Your goal:
The answer must be every line of the data that holds the word "Share".
Top of Data supplied
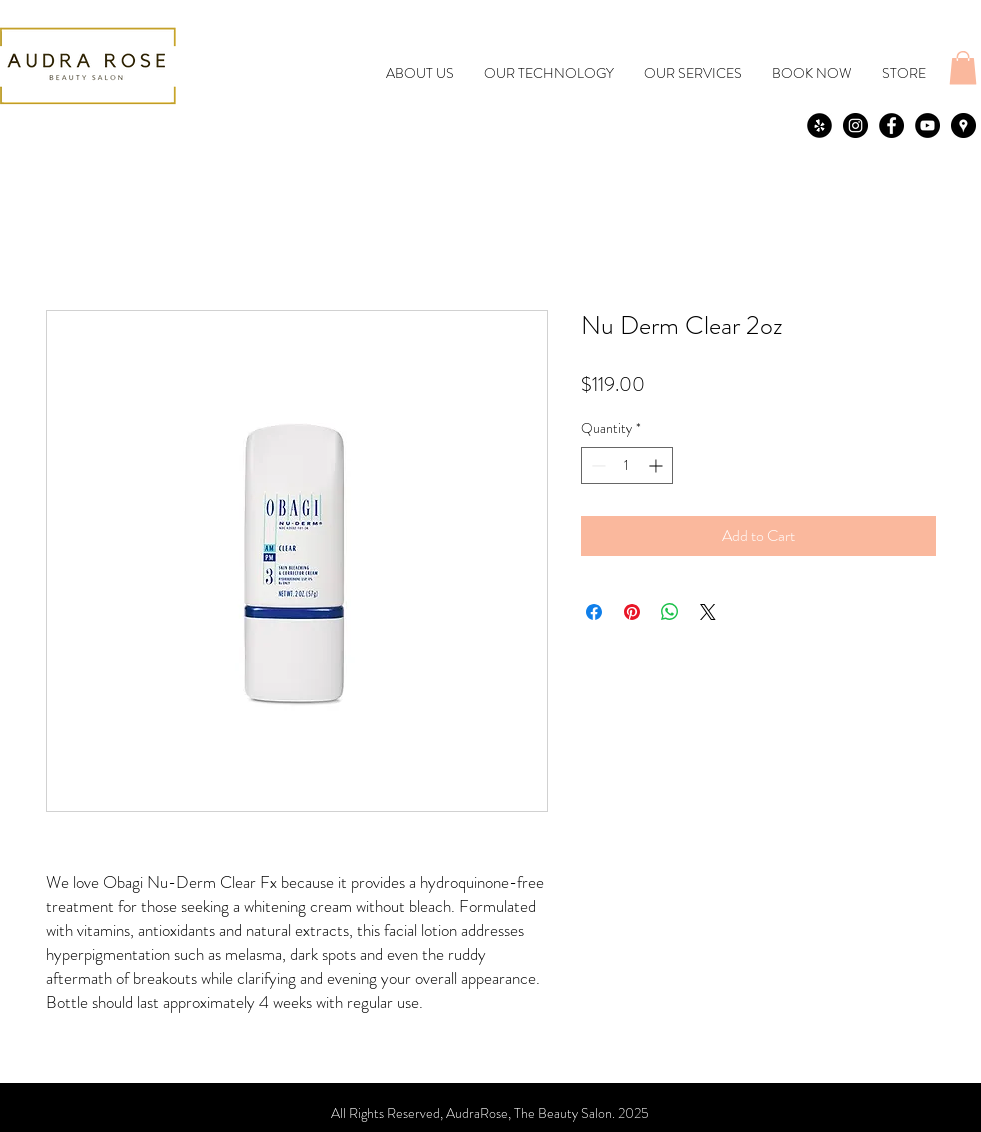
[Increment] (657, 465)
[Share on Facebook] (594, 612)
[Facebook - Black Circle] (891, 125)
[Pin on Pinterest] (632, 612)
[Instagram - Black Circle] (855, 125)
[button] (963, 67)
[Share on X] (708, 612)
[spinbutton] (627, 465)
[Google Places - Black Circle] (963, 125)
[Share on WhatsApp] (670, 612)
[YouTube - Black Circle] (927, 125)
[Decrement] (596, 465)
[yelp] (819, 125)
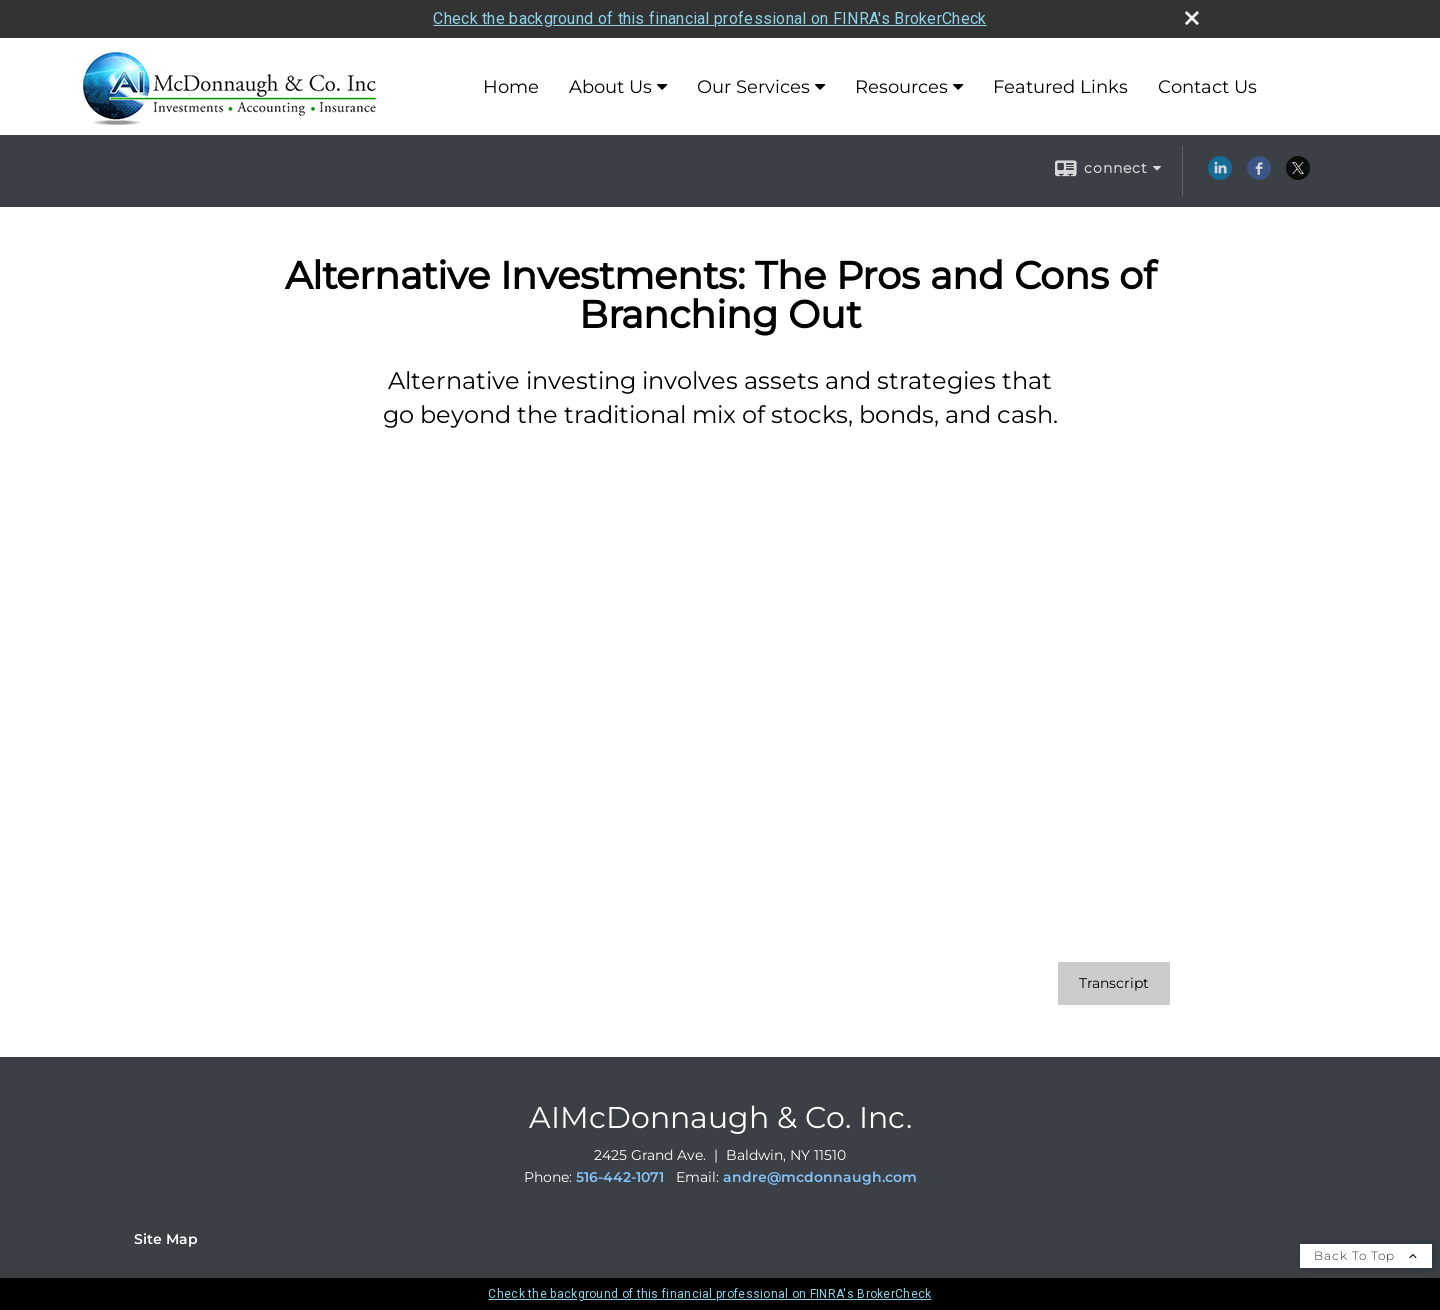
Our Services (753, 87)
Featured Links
Bottom of Data supplied
Output:
[Share on Facebook] (594, 612)
[Share on X] (708, 612)
[Share on WhatsApp] (670, 612)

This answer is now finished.